About this task: Exactly the line with "مراقبة اطفالهم (3)" and the lines that follow it, through the closing line of the entries, should be restated, with nothing left out or added.

····················

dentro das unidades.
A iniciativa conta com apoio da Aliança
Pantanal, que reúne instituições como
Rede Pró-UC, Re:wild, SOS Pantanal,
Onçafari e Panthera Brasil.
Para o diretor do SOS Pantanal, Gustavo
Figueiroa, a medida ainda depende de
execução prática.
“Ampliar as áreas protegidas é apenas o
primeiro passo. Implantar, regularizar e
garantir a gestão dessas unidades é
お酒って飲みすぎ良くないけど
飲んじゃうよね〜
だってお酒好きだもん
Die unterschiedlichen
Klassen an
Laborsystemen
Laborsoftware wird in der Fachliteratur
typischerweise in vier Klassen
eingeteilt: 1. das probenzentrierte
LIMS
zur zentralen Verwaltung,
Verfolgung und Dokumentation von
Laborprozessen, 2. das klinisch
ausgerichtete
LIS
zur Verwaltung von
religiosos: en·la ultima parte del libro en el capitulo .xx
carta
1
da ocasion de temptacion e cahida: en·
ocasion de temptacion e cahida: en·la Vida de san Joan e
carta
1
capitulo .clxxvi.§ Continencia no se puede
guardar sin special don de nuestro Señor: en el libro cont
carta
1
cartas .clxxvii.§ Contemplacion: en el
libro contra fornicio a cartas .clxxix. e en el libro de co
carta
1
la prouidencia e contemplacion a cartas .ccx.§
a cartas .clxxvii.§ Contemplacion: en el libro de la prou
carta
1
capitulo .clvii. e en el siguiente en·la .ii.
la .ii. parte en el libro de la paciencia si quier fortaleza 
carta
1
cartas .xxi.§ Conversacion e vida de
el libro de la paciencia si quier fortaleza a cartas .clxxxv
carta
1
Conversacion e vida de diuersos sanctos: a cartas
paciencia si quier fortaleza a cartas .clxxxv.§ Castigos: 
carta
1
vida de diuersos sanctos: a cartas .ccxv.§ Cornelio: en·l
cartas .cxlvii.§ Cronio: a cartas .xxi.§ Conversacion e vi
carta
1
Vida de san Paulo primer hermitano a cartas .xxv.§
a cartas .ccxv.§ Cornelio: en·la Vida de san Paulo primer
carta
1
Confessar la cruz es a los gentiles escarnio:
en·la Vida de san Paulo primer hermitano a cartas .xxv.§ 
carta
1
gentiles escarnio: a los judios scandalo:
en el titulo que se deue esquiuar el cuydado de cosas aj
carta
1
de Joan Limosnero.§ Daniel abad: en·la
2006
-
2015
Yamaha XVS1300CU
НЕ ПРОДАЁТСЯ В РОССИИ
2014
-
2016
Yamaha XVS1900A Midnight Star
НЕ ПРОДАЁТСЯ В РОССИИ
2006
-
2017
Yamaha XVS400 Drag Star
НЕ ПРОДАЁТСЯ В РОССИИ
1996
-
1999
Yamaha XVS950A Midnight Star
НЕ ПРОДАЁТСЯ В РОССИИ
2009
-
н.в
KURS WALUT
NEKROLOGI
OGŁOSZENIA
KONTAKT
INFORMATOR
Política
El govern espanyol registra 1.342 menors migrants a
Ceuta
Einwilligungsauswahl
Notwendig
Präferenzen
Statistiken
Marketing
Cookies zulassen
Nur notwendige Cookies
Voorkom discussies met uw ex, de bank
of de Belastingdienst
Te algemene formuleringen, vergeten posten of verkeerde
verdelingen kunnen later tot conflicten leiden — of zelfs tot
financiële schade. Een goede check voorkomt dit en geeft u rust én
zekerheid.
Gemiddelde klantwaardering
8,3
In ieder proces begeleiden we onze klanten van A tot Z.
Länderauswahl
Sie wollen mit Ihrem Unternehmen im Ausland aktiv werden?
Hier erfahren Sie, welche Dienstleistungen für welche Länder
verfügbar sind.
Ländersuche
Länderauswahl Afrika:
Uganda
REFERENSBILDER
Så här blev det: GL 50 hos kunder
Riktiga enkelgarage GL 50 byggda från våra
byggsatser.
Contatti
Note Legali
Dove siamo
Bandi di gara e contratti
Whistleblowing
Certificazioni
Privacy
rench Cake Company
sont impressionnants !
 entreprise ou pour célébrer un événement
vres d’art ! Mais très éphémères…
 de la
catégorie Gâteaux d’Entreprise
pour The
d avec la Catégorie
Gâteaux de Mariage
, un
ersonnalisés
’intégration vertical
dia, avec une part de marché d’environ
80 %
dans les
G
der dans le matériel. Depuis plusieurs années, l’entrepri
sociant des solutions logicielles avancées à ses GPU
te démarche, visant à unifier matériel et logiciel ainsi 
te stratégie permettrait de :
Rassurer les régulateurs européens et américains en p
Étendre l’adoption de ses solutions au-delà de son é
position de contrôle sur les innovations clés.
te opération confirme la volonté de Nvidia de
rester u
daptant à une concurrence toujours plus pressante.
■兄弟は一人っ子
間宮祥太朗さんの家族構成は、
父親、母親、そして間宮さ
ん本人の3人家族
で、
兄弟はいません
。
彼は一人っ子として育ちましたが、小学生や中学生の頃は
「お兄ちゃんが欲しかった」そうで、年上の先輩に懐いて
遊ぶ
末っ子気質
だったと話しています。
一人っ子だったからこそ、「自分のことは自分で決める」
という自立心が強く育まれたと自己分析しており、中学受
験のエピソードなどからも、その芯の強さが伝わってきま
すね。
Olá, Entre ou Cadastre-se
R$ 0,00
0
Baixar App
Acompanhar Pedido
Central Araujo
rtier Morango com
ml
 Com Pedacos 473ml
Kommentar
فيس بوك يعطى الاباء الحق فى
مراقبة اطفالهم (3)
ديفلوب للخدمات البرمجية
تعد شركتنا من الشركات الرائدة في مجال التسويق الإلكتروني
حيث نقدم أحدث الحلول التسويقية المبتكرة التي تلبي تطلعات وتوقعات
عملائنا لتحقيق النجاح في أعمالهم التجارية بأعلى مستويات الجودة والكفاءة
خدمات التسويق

····················

Exercise answer:
مراقبة اطفالهم (3)
ديفلوب للخدمات البرمجية
تعد شركتنا من الشركات الرائدة في مجال التسويق الإلكتروني
حيث نقدم أحدث الحلول التسويقية المبتكرة التي تلبي تطلعات وتوقعات
عملائنا لتحقيق النجاح في أعمالهم التجارية بأعلى مستويات الجودة والكفاءة
خدمات التسويق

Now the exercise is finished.